I love all the misguided theories
It is silly to think your net worth has changed one bit. Lander hit it 100% on the nail, unless inflation passes through as a result of the change in currency values then net worth of people in this country haven't changed a bit. The only way most of us has seen a change is that we are paying higher prices on energy than we should be. Oil prices have remained him, much of it attributed to the change in the dollar, but still there are other factors in that as well. Nor is the simplistic "we get more exports" argument all that true either. Jobs aren't going to come back to the US because of a better valued dollar, best we get out of that is that we lose fewer jobs in the near term. US manufacturing jobs that drive exports are very limited, much of them high tech products and very large capital items such as planes, cars and heavy machinery. Those items compete globally and due to modest demand for them everyone has priced their products to compete. Look at cars, has BMW repriced their cars to compete? Nope, not at all. So the idea that we will see big gains from exchange rates is overstated. The gains will be small. And so will those buying actual gold or any tangible products. The people who invested in the futures obviously have made good money, but those buying gold coins are kidding themselves. You ever try to sell those things? The commissions are huge relative to their value, they make selling a house at 6 or 7% seem like a bargain. It is not an efficient way by any means to make money from the trend.
So what to do about the problem? Nothing really. The most ironic thing about the whole thing is that if you ask most average Americans and say who is causing all this, guess what they say? The Chinese first, the Japanese would be high on the list as well. Now turn around and think about it, who is buying dollars right now to fight off the huge amount of speculative flow betting against the dollar? Number one it is the Chinese with their flows to guard the fixed rate, second it is the Japanese and their constant open market purchases.

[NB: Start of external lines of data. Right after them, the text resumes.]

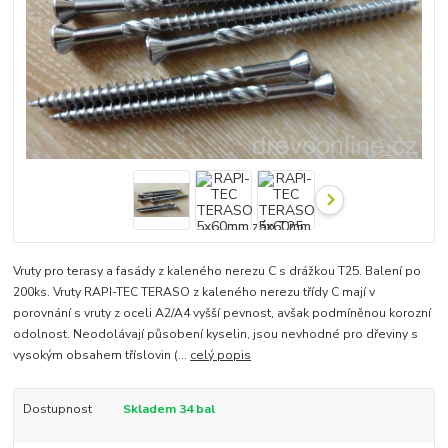
Vruty pro terasy a fasády z kaleného nerezu C s drážkou T25. Balení po
200ks. Vruty RAPI-TEC TERASO z kaleného nerezu třídy C mají v
porovnání s vruty z oceli A2/A4 vyšší pevnost, avšak podmíněnou korozní
odolnost. Neodolávají působení kyselin, jsou nevhodné pro dřeviny s
vysokým obsahem tříslovin (...
celý popis
Dostupnost
Skladem 34 bal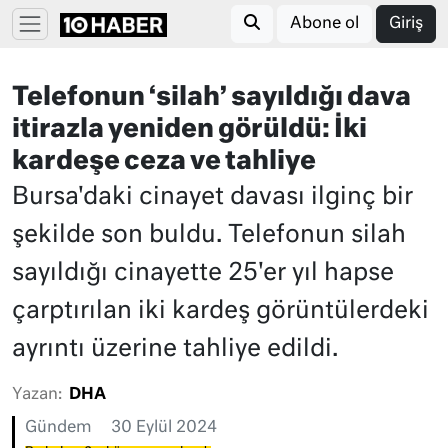
Abone ol
Giriş
Telefonun ‘silah’ sayıldığı dava
itirazla yeniden görüldü: İki
kardeşe ceza ve tahliye
Bursa'daki cinayet davası ilginç bir
şekilde son buldu. Telefonun silah
sayıldığı cinayette 25'er yıl hapse
çarptırılan iki kardeş görüntülerdeki
ayrıntı üzerine tahliye edildi.
Yazan:
DHA
Gündem
30 Eylül 2024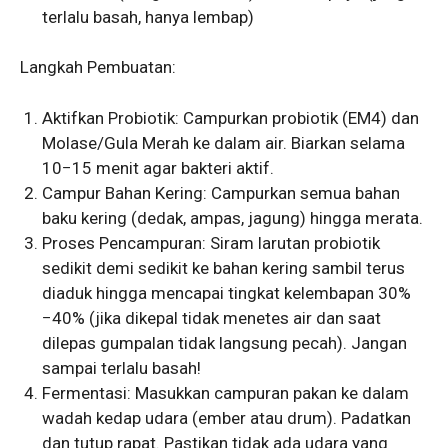
terlalu basah, hanya lembap)
Langkah Pembuatan:
Aktifkan Probiotik: Campurkan probiotik (EM4) dan
Molase/Gula Merah ke dalam air. Biarkan selama
10
−
15
menit agar bakteri aktif.
Campur Bahan Kering: Campurkan semua bahan
baku kering (dedak, ampas, jagung) hingga merata.
Proses Pencampuran: Siram larutan probiotik
sedikit demi sedikit ke bahan kering sambil terus
diaduk hingga mencapai tingkat kelembapan
30%
−
40%
(jika dikepal tidak menetes air dan saat
dilepas gumpalan tidak langsung pecah). Jangan
sampai terlalu basah!
Fermentasi: Masukkan campuran pakan ke dalam
wadah kedap udara (ember atau drum). Padatkan
dan tutup rapat. Pastikan tidak ada udara yang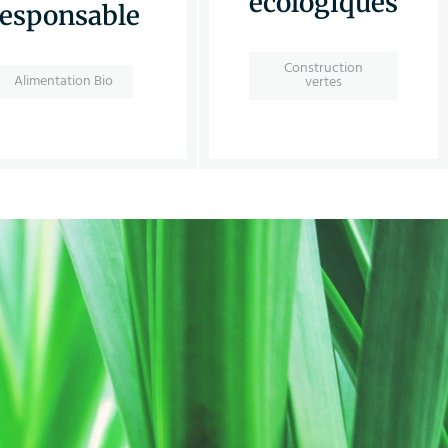
écologiques
responsable
Construction
Alimentation Bio
vertes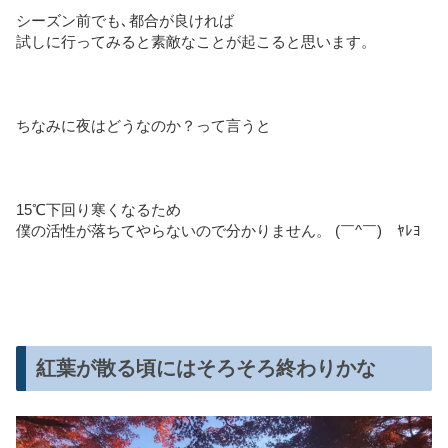
シーズン前でも､都合が良ければ
試しに行ってみると素敵なことが起こると思います。
ちなみに夜はどうなのか？って言うと
15℃下回り寒くなるため
僕の活性が落ちてやらないので分かりません。 (￣^￣)ゞﾔﾚﾖ
紅葉が散る頃にはそろそろ終わりかな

So to make a complicated issue about as clear as it can get, the Chinese and Japanese are actually protecting our economy more than anyone, yet most Americans and hence politicians are out blaming them for economic woes. The fall in the dollar is being precipitated almost exclusively by speculative bets and low US interest rates. The thing is that the US interest rates are still the benchmark and no level of speculator in the world can break the US dollar in the fashion that George Soros broke the Pound Sterling not long ago. The Fed could just easily raise rates and the Chinese and Japanese could just continue their ways, maybe helped out by the ECB and next thing you know all these speculators will get hammered quickly. So don't pay any attention to the doom and gloom, it is not going to happen.